Okay I hear you say, great a blog in which nothing happened, that will certainly get your loyal readers rushing to read all about it.  What I mean is that country life I suppose whether in france, the uk or wherever is not for everyone.  We have had rain and storms on and off for the best part of the week including hailstones on Sunday last so there is not a lot to do really.  I have been visiting people in my capacity of computer doctor and Margaret has been teaching.

If you are the kind of person that likes the cinema, takeaways or theatre then our life would probably not be for you.  Having said that we planted our leeks and lettuces from our visit to the market and they are coming along nicely, our gariguette strawberries have kicked in and the raspberries are going to be mega very soon, exciting stuff eh?
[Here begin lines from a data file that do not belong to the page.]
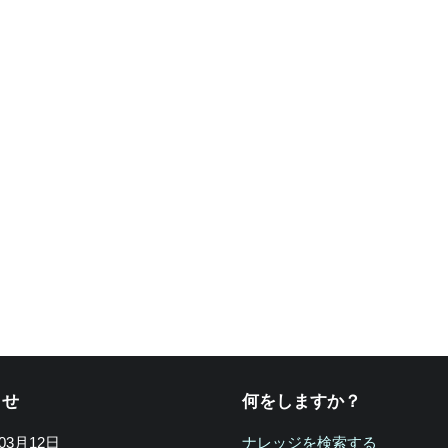
らせ
何をしますか？
年03月12日
ナレッジを検索する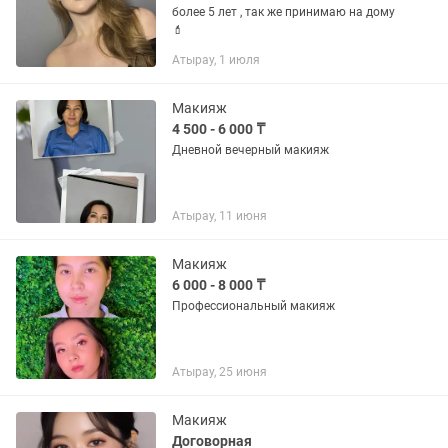
более 5 лет , так же принимаю на дому
💄
Атырау, 1 июля
Макияж
4 500 - 6 000 ₸
Дневной вечерный макияж
Атырау, 11 июня
Макияж
6 000 - 8 000 ₸
Профессиональный макияж
Атырау, 25 июня
Макияж
Договорная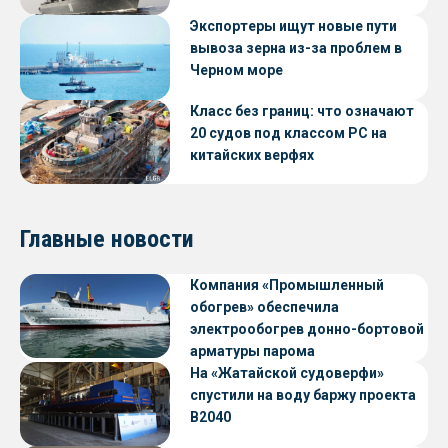
Экспортеры ищут новые пути
вывоза зерна из-за проблем в
Черном море
Класс без границ: что означают
20 судов под классом РС на
китайских верфях
Главные новости
Компания «Промышленный
обогрев» обеспечила
электрообогрев донно-бортовой
арматуры парома
«Петропавловск» проекта CNF22
На «Жатайской судоверфи»
спустили на воду баржу проекта
В2040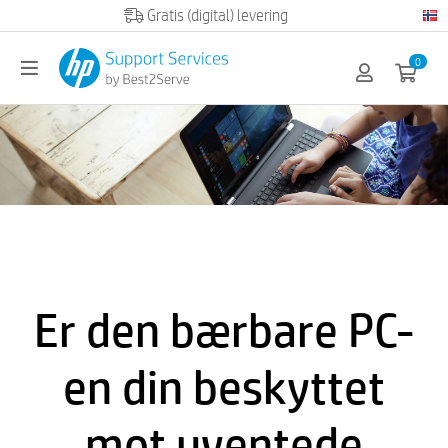
0
Er den bærbare PC-
en din beskyttet
mot uventede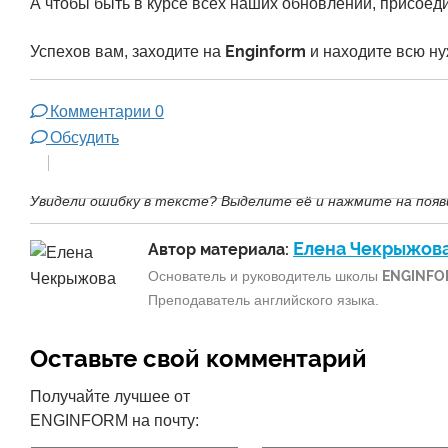
А чтобы быть в курсе всех наших обновлений, присоед
Enginform
Успехов вам, заходите на
и находите всю н
Комментарии
0
Обсудить
Увидели ошибку в тексте? Выделите её и нажмите на появ
Елена Чекрыжов
Автор материала:
Основатель и руководитель школы
ENGINFO
Преподаватель английского языка.
Оставьте свой комментарий
Получайте лучшее от
ENGINFORM на почту: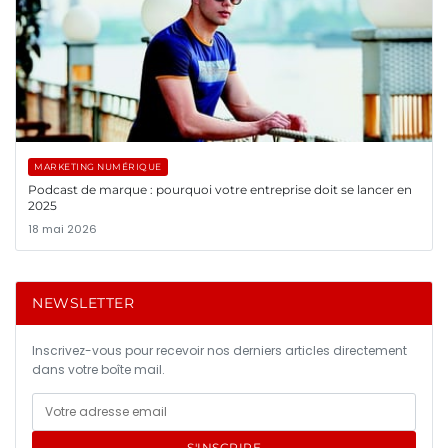
MARKETING NUMÉRIQUE
Podcast de marque : pourquoi votre entreprise doit se lancer en
2025
18 mai 2026
NEWSLETTER
Inscrivez-vous pour recevoir nos derniers articles directement
dans votre boîte mail.
S'INSCRIRE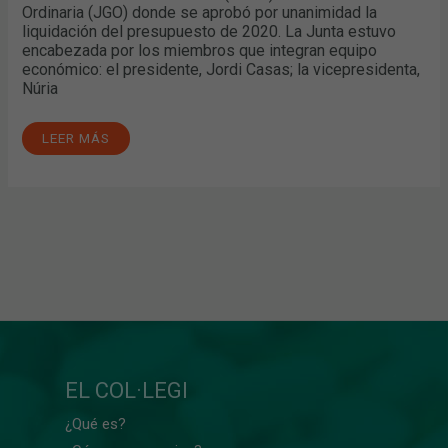
Ordinaria (JGO) donde se aprobó por unanimidad la
liquidación del presupuesto de 2020. La Junta estuvo
encabezada por los miembros que integran equipo
económico: el presidente, Jordi Casas; la vicepresidenta,
Núria
LEER MÁS
EL COL·LEGI
¿Qué es?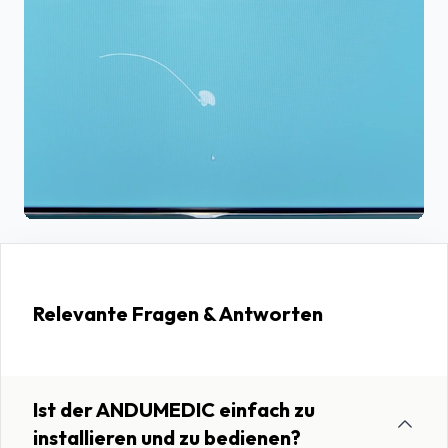
Relevante Fragen & Antworten
Ist der ANDUMEDIC einfach zu
installieren und zu bedienen?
It was last evening that I had the thought about whether I missed burger king and pizza hut, cinema and the theatre.  We had dinner out on the patio, I cooked probably the best chilli con carne that I have ever cooked, I pinched a probably too expensive bottle of bordeaux from the cave and we sat in the warmth of the evening with the scent of  honeysuckle wafting in the air, we had strawberries(gariguettes in my opinion the best strawberries you can get) and real vanilla ice cream, coffee and cointreau and dark praline chocolates.

The Mayor drove passed, tooted his horn and waved and I thought to myself this is the life I want.